LAWS(PVC)-1941-10-9

SIR KAMESHWAR SINGH BAHADUR Vs. HARI CHAND PANDEY

Decided On October 30, 1941
SIR KAMESHWAR SINGH BAHADUR Appellant
V/S
HARI CHAND PANDEY Respondents

JUDGEMENT

(1.) This is an appeal by the decree-holder. The appellant obtained a decree for rent against the respondents on 18 March 1936, and applied for execution of the decree on 18 December 1937. This application resulted in a sale of the judgment-debtors property on 11 April 1938. The sale was confirmed on 12th May 1938. After confirmation of the sale, the Court recorded that the execution case was dismissed on full satisfaction. Thereafter on 15 July, a person holding a mortgage on the property made an application under Order 21, Rule 90 to have the sale set aside. The first Court held that processes had been served and refused to set aside the sale. On appeal the learned District Judge observed that the evidence in support of the service of processes was not very satisfactory and went on to observe that the indications were that the judgment-debtors had deliberately allowed their property to be sold for an inadequate price in order to get rid of the mortgage on it. His final conclusion was that the processes were fraudulently suppressed in collusion with the judgment-debtors for extinguishing the right of the applicant as a mortgagee. Whether the learned District Judge intended to find that the decree-holder was a party to this. fraud is not by any means clear. However, the sale was set aside by the learned District Judge on 29 November 1939. On 12 February 1940, the decree-holder again applied for sale of the very same property whose sale he had applied for in 1937 and prayed for revival of his previous application. The Courts below have held that execution of that decree is barred by the three years rule of limitation applicable to the execution of money decrees.
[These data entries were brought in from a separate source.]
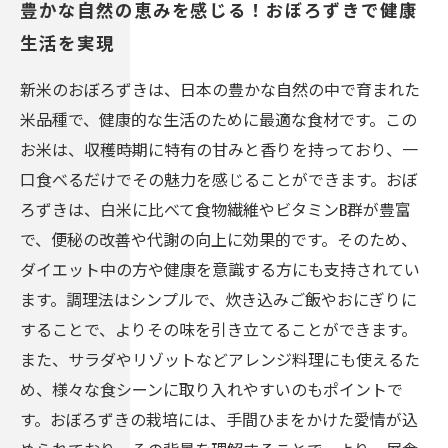
豊かな自然の恵みを感じる！おぼろずきで健康
生活を実現
新米のおぼろずきは、日本の豊かな自然の中で育まれた
米品種で、健康的な生活のために最適な食材です。この
お米は、収穫時期に特有の甘みと香りを持っており、一
口食べるだけでその魅力を感じることができます。おぼ
ろずきは、白米に比べて食物繊維やビタミンB群が豊富
で、便秘の改善や代謝の向上に効果的です。そのため、
ダイエット中の方や健康を意識する方にも支持されてい
ます。調理法はシンプルで、炊き込みご飯やおにぎりに
することで、よりその味を引き立てることができます。
また、サラダやリゾットなどアレンジ料理にも使えるた
め、様々な食シーンに取り入れやすいのもポイントで
す。おぼろずきの栽培には、手間ひまをかけた愛情が込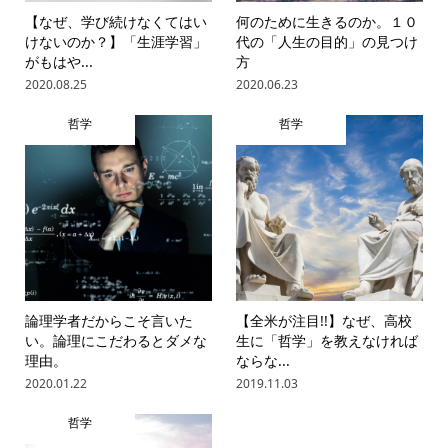
【なぜ、学び続けなくてはい
何のために生きるのか。１０
けないのか？】「生涯学習」
代の「人生の目的」の見つけ
がもはや...
方
2020.08.25
2020.06.23
哲学
哲学
論理学者だからこそ言いた
【全米が注目!!】なぜ、高校
い。論理にこだわるとダメな
生に「哲学」を教えなければ
理由。
ならな...
2020.01.22
2019.11.03
哲学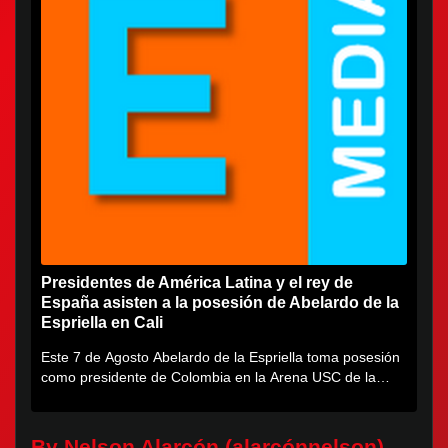
Presidentes de América Latina y el rey de
España asisten a la posesión de Abelardo de la
Espriella en Cali
Este 7 de Agosto Abelardo de la Espriella toma posesión
como presidente de Colombia en la Arena USC de la
Universidad...
By Nelson Alarcón (alarcónnelson)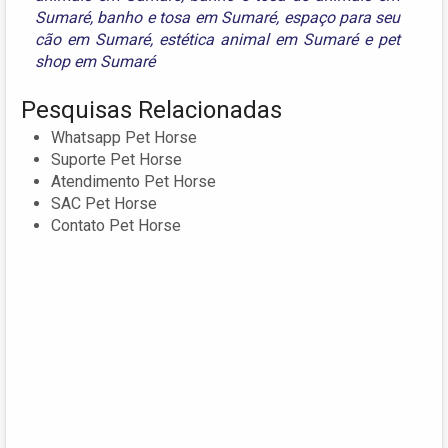
Sumaré
,
banho e tosa em Sumaré
,
espaço para seu
cão em Sumaré
,
estética animal em Sumaré
e
pet
shop em Sumaré
Pesquisas Relacionadas
Whatsapp Pet Horse
Suporte Pet Horse
Atendimento Pet Horse
SAC Pet Horse
Contato Pet Horse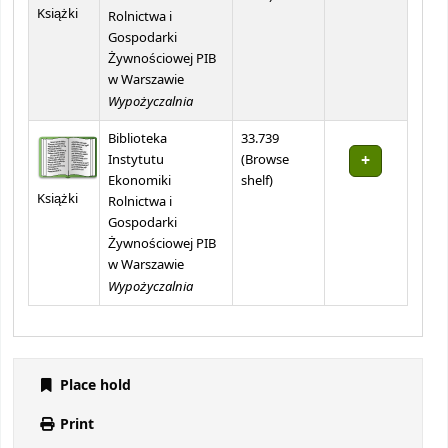
Książki
Rolnictwa i
Gospodarki
Żywnościowej PIB
w Warszawie
Wypożyczalnia
Biblioteka
33.739
Instytutu
(
Browse
(Opens below)
Ekonomiki
shelf
)
Książki
Rolnictwa i
Gospodarki
Żywnościowej PIB
w Warszawie
Wypożyczalnia
Place hold
Print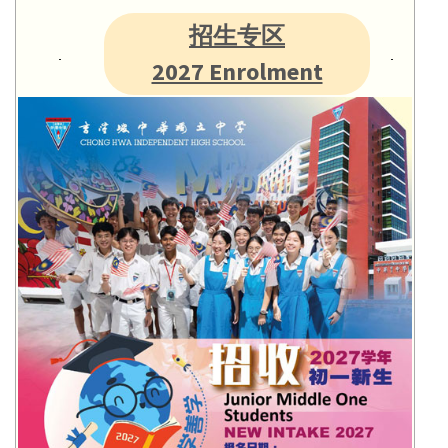
招生专区
2027 Enrolment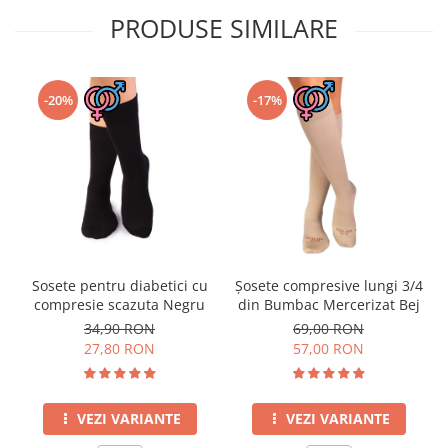
PRODUSE SIMILARE
-20%
-17%
Sosete pentru diabetici cu
Șosete compresive lungi 3/4
compresie scazuta Negru
din Bumbac Mercerizat Bej
34,90 RON
69,00 RON
27,80 RON
57,00 RON
VEZI VARIANTE
VEZI VARIANTE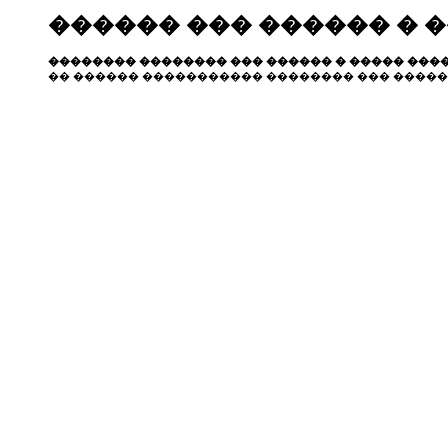
������ ��� ������ � 
�������� �������� ��� ������ � ����� ����
�� ������ ����������� �������� ��� �����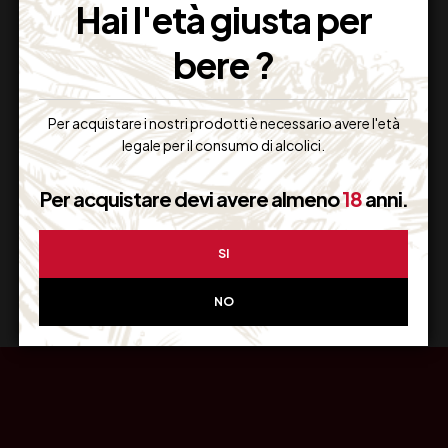
Hai l'età giusta per
bere ?
Resi Gratuiti
Per acquistare i nostri prodotti è necessario avere l'età
Restituiscilo facilmente
legale per il consumo di alcolici.
Per acquistare devi avere almeno
18
anni.
Miglior Prezzo
SI
Garantito sul Web
NO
(2.) The question which arises for decision is whether the setting aside of the execution sale resulted in a revivor of the application for execution which had resulted in the sale. In this Court a Division Bench held in Mt. Kaniz Zohra v. Boondi Sahu A.I.R. 1916 Pat. 101 , that where, in execution of a decree, some property of the judgment-debtor is sold, and that sale is subsequently set aside, the effect of the application of the decree-holder for re-sale of the same property is an application to revive the previous execution and is governed by Art. 181, Limitation Act. In this case, however, it is contended that there is a note in the order-sheet that the execution case was dismissed on full satisfaction resulting in it being impossible to revive the previous application, because it is said this note in the order sheet resulted in the final and complete disposal of that application and rendered it incapable of being revived. I think the answer to this contention is to be found in Mt. Kaniz Zohra V/s. Boondi Sahu A.I.R. 1916 Pat. 101 . The facts of that case were that a decree was passed on 28 June 1905, and an application for execution made in August 1906 was dismissed in February 1907. A second application was made in July 1909, and resulted in the sale of the judgment- debtor's property on 4 December. The sale, however, was set aside on 12th February 1910. A third application for execution was made on 10 December 1912, asking the Court to sell the identical property which had been the subject- matter of the sale of 4 December 1909. There also, as in the present case, there appears to have been recorded an order dismissing the first execution case after the sale had been set aside. Immediately after the order setting aside the sale was recorded there was a note in the order sheet "no steps taken. Dismiss the execution case." It was contended in that case, as in the present case, that the effect of this note was that the first application for execution was incapable of revivor. The learned Chief Justice observed: It appears to me that the words in question were not intended to do more than strike the execution case off the file for the Court could not have expected the decree-holder, immediately on hearing the order of the Court setting aside the sale, to present another application for execution.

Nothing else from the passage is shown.